Table I. Denavit-Hartenberg parameters of a single segment.

Figure 7. The section architecture of a segment of the soft robotic arms: (a) the first section of the camera arm with one segment, (b) the first section of the grasper arm with two segments (all dimensions are in mm).

4.1. Verification of the kinematic representation

The accuracy of the representation is investigated through the comparison of tip-point positions and orientation calculated by using both forward kinematics formulations represented in Eqs. (10) and (11) and the quarter circle equation that is used to derive the PCC parameters.

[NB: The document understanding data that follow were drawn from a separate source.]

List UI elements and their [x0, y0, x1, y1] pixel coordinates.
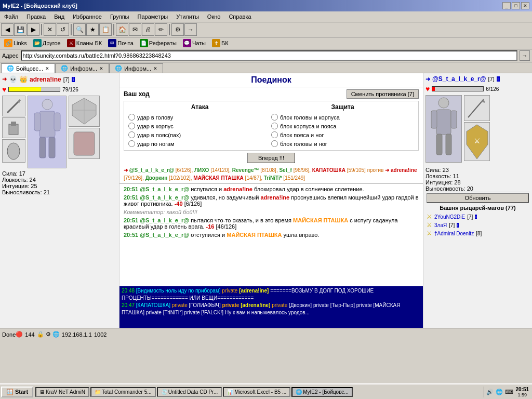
- defense-option-3[interactable]: блок головы и ног: [271, 139, 414, 148]
- taskbar-item-4[interactable]: 🌐 MyIE2 - [Бойцовс...: [291, 387, 352, 397]
- tools-button[interactable]: ⚙: [171, 23, 184, 36]
- menu-window[interactable]: Окно: [203, 12, 225, 21]
- menu-favorites[interactable]: Избранное: [69, 12, 106, 21]
- log-player-adrena-1[interactable]: adrena!ine: [260, 194, 289, 201]
- location-player-name-2[interactable]: †Admiral Doenitz: [434, 231, 474, 236]
- log-player-stalker-2[interactable]: @S_t_a_l_k_e_r@: [140, 217, 189, 223]
- tab-1-close[interactable]: ✕: [99, 66, 103, 71]
- attack-label-2: удар в пояс(пах): [137, 132, 181, 138]
- menu-view[interactable]: Вид: [50, 12, 69, 21]
- search-button[interactable]: 🔍: [73, 23, 86, 36]
- maximize-button[interactable]: □: [512, 2, 520, 9]
- tab-0-close[interactable]: ✕: [45, 66, 49, 71]
- log-player-stalker-1[interactable]: @S_t_a_l_k_e_r@: [140, 194, 189, 201]
- location-icon-0: ⚔: [427, 213, 432, 220]
- defense-option-1[interactable]: блок корпуса и пояса: [271, 122, 414, 130]
- opp-adrena[interactable]: adrena!ine: [391, 167, 417, 173]
- attack-option-0[interactable]: удар в голову: [128, 113, 271, 122]
- location-icon-2: ⚔: [427, 230, 432, 237]
- save-button[interactable]: 💾: [14, 23, 26, 36]
- forward-button[interactable]: ▶: [27, 23, 39, 36]
- links-item-other[interactable]: 📂 Другое: [31, 38, 63, 48]
- attack-radio-1[interactable]: [128, 123, 135, 129]
- player2-hp-bar-bg: [432, 86, 484, 91]
- start-icon: 🪟: [6, 389, 14, 395]
- menu-help[interactable]: Справка: [224, 12, 255, 21]
- player1-images: [2, 96, 117, 168]
- taskbar-item-2[interactable]: 💿 Untitled Data CD Pr...: [157, 387, 222, 397]
- defense-radio-1[interactable]: [271, 123, 278, 129]
- back-button[interactable]: ◀: [1, 23, 14, 36]
- menu-utils[interactable]: Утилиты: [172, 12, 203, 21]
- log-player-stalker-0[interactable]: @S_t_a_l_k_e_r@: [140, 186, 189, 192]
- opp-arrow-2: ➜: [385, 167, 389, 173]
- minimize-button[interactable]: _: [502, 2, 511, 9]
- player2-items: ⚔: [464, 95, 490, 163]
- opp-liho[interactable]: ЛИХО: [194, 167, 209, 173]
- tab-0[interactable]: 🌐 Бойцовс... ✕: [1, 63, 55, 73]
- home-button[interactable]: 🏠: [116, 23, 128, 36]
- defense-radio-0[interactable]: [271, 114, 278, 121]
- location-player-name-1[interactable]: 3лаЯ: [434, 222, 447, 228]
- defense-radio-2[interactable]: [271, 131, 278, 138]
- address-go-button[interactable]: →: [520, 50, 530, 61]
- start-button[interactable]: 🪟 Start: [1, 387, 33, 397]
- opp-stalker[interactable]: @S_t_a_l_k_e_r@: [129, 167, 174, 173]
- tab-1[interactable]: 🌐 Информ... ✕: [55, 63, 109, 73]
- mail-button[interactable]: ✉: [129, 23, 141, 36]
- attack-radio-2[interactable]: [128, 131, 135, 138]
- defense-radio-3[interactable]: [271, 140, 278, 147]
- menu-edit[interactable]: Правка: [22, 12, 50, 21]
- opp-kapata[interactable]: КАПАТОШКА: [312, 167, 345, 173]
- favorites-button[interactable]: ★: [86, 23, 99, 36]
- links-item-mail[interactable]: ✉ Почта: [106, 38, 136, 48]
- update-button[interactable]: Обновить: [427, 193, 529, 203]
- battle-form: Атака удар в голову удар в корпус удар в…: [124, 101, 419, 151]
- player1-weapon-item: [2, 96, 25, 116]
- attack-radio-0[interactable]: [128, 114, 135, 121]
- attack-option-2[interactable]: удар в пояс(пах): [128, 130, 271, 139]
- attack-option-3[interactable]: удар по ногам: [128, 139, 271, 148]
- log-player-stalker-3[interactable]: @S_t_a_l_k_e_r@: [140, 232, 189, 238]
- taskbar-item-3[interactable]: 📊 Microsoft Excel - B5 ...: [223, 387, 290, 397]
- links-item-bk[interactable]: 🗡 БК: [210, 38, 231, 48]
- opp-setf[interactable]: Set_f: [279, 167, 291, 173]
- edit-button[interactable]: ✏: [155, 23, 167, 36]
- svg-rect-9: [39, 137, 46, 158]
- opp-dvorkin[interactable]: Дворкин: [145, 175, 168, 181]
- stop-button[interactable]: ✕: [44, 23, 56, 36]
- links-item-chats[interactable]: 💬 Чаты: [181, 38, 208, 48]
- status-bar: Done 🔴 144 🔒 ⚙ 🌐 192.168.1.1 1002: [0, 328, 532, 340]
- player2-name[interactable]: @S_t_a_l_k_e_r@: [432, 75, 486, 83]
- links-item-refs[interactable]: 📄 Рефераты: [138, 38, 179, 48]
- print-button[interactable]: 🖨: [142, 23, 154, 36]
- defense-option-0[interactable]: блок головы и корпуса: [271, 113, 414, 122]
- change-opponent-button[interactable]: Сменить противника [7]: [347, 89, 419, 99]
- links-item-clans[interactable]: ⚔ Кланы БК: [65, 38, 104, 48]
- log-player-adrena-0[interactable]: adrena!ine: [223, 186, 252, 192]
- player1-name[interactable]: adrena!ine: [30, 76, 61, 83]
- submit-button[interactable]: Вперед !!!: [247, 153, 295, 163]
- address-input[interactable]: [21, 50, 518, 61]
- extra-button[interactable]: →: [184, 23, 197, 36]
- menu-params[interactable]: Параметры: [134, 12, 172, 21]
- attack-option-1[interactable]: удар в корпус: [128, 122, 271, 130]
- menu-groups[interactable]: Группы: [106, 12, 134, 21]
- opp-revenge[interactable]: Revenge™: [232, 167, 259, 173]
- refresh-button[interactable]: ↺: [57, 23, 69, 36]
- tab-2[interactable]: 🌐 Информ... ✕: [109, 63, 163, 73]
- log-player-mayskaya-3[interactable]: МАЙСКАЯ ПТАШКА: [227, 232, 282, 238]
- close-button[interactable]: ✕: [521, 2, 529, 9]
- log-player-mayskaya[interactable]: МАЙСКАЯ ПТАШКА: [293, 217, 348, 223]
- links-item-links[interactable]: 🔗 Links: [2, 38, 29, 48]
- opp-mayskaya[interactable]: МАЙСКАЯ ПТАШКА: [193, 175, 244, 181]
- tab-2-close[interactable]: ✕: [153, 66, 157, 71]
- taskbar-item-0[interactable]: 🖥 KraV NeT AdmiN: [35, 387, 89, 397]
- opp-triniti[interactable]: TriNiTi*: [264, 175, 282, 181]
- attack-radio-3[interactable]: [128, 140, 135, 147]
- menu-file[interactable]: Файл: [0, 12, 22, 21]
- location-player-name-0[interactable]: 2YouNG2DiE: [434, 214, 465, 220]
- defense-option-2[interactable]: блок пояса и ног: [271, 130, 414, 139]
- taskbar-item-1[interactable]: 📁 Total Commander 5...: [90, 387, 156, 397]
- history-button[interactable]: 📋: [99, 23, 112, 36]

To validate that the presented modeling approach is suitable for this simulation, the following equations must satisfy each other: (1) The tip-point position calculation method given in Eq. (12) and the results of the curve equations presented in Eqs. (1)–(6), and (2) The orientation of the limb end calculation presented in Eqs. (13) and (20).

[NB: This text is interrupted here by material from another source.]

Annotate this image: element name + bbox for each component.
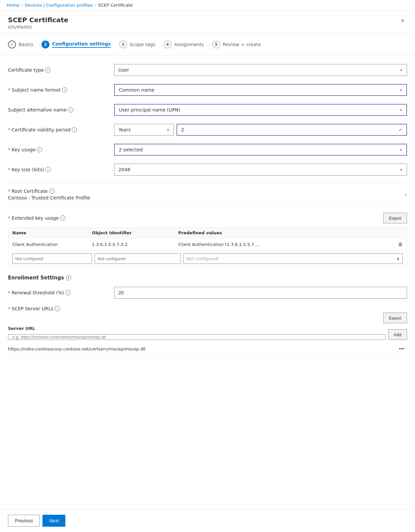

(14) \begin{equation} \bar{p}_{i,s} ={p}_{i,s,1}\bar{u}_1+{p}_{i,s,2}\bar{u}_2+{p}_{i,s,3}\bar{u}_3 \end{equation}

(15) \begin{equation}{p}_{i,s,1}^{*} = -r_1 \cos (\theta )+r_1 \end{equation}

(16) \begin{equation}{p}_{i,s,1} ={p}_{i,s,1}^{*} \cos (\phi ) \end{equation}

(17) \begin{equation}{p}_{i,s,2} ={p}_{i,s,1}^{*} \sin (\phi ) \end{equation}

(18) \begin{equation}{p}_{i,s,3} = r_1 \sin (\theta ) \end{equation}

(19) \begin{equation} \hat{C}_{i,s}^{(0,N-1)} = [\bar{u}_1^{{(N-1}/0)} \bar{u}_2^{{(N-1}/0)} \bar{u}_3^{{(N-1}/0)}] \end{equation}

(20) \begin{equation} \hat{C}_{i,s}^{(0,N-1)} = \left[\begin{array}{c@{\quad}c@{\quad}c} \cos (\theta ) \cos (\phi ) & -\sin (\phi ) & \sin (\theta ) \cos (\phi )\\[5pt] \cos (\theta ) \sin (\phi ) & \cos (\phi ) & \sin (\theta ) \sin (\phi )\\[5pt] -\sin (\theta ) & 0 & \cos (\theta ) \end{array}\right] \end{equation}

The validation process is carried out for the camera arm with one segment. Figure 9 represents the comparison of the positions of each discrete section for a single-segment arm with $\theta = 45^\circ$ and $\phi =30^\circ$ . The corresponding DH values of each section’s parameters are as follows: $\bar \zeta _{i}$ = [ $30$ $4.5$ $0$ $0$ $9$ $0$ $0$ $9$ $0$ … $0$ $9$ $0$ ] $^T$ , $\bar{s}_{i}$ = [ $0$ $0$ $60$ $0$ $0$ $60$ … $0$ $0$ $0$ ] $^T$ , where the unit of $\bar \zeta _{i}$ values are given in degrees, and $\bar{s}_{i}$ are given in millimeters. The location of blue circles is obtained from the curve equation by dividing it into 10 equal lengths. The red points represent the section positions acquired by the DH parameters.

Figure 9. Discretization of a single-segment arm.

In addition to the visual representation of the validation through Fig. 9, the tip-point position and orientation of the camera arm obtained by the forward kinematics and the corresponding PCC parameters are related to each other via Eqs. (14)–(20). By comparing the results of these equations for different $\theta$ , $\phi$ , and $\ell$ parameters, a perfect match of the tip-point position and limb end orientation acquired by the Denavit-Hartenberg parameters and the PCC approach is observed.

The illustration with different values of $\theta$ , $\phi$ , and $\ell$ is given in Fig. 10. The camera arm is manipulated with $\theta$ = 90 $^\circ$ , $\phi$ = $-$ 5 $^\circ$ , and $\ell$ = 0 mm, while the grasper arm’s segments are manipulated with $\theta$ = 30 $^\circ$ , $\phi$ = 10 $^\circ$ , and $\ell$ = 10 mm for segment 1, $\theta$ = 60 $^\circ$ , $\phi$ = 30 $^\circ$ , and $\ell$ = 10 mm for segment 2, and palpation arm is manipulated with $\theta$ = 60 $^\circ$ , $\phi$ = 20 $^\circ$ , and $\ell$ = 0 mm for segment 1, $\theta$ = $-$ 30 $^\circ$ , $\phi$ = 15 $^\circ$ , and $\ell$ = 0 mm for segment 2.

Figure 10. Manipulation of the soft arms with different parameters.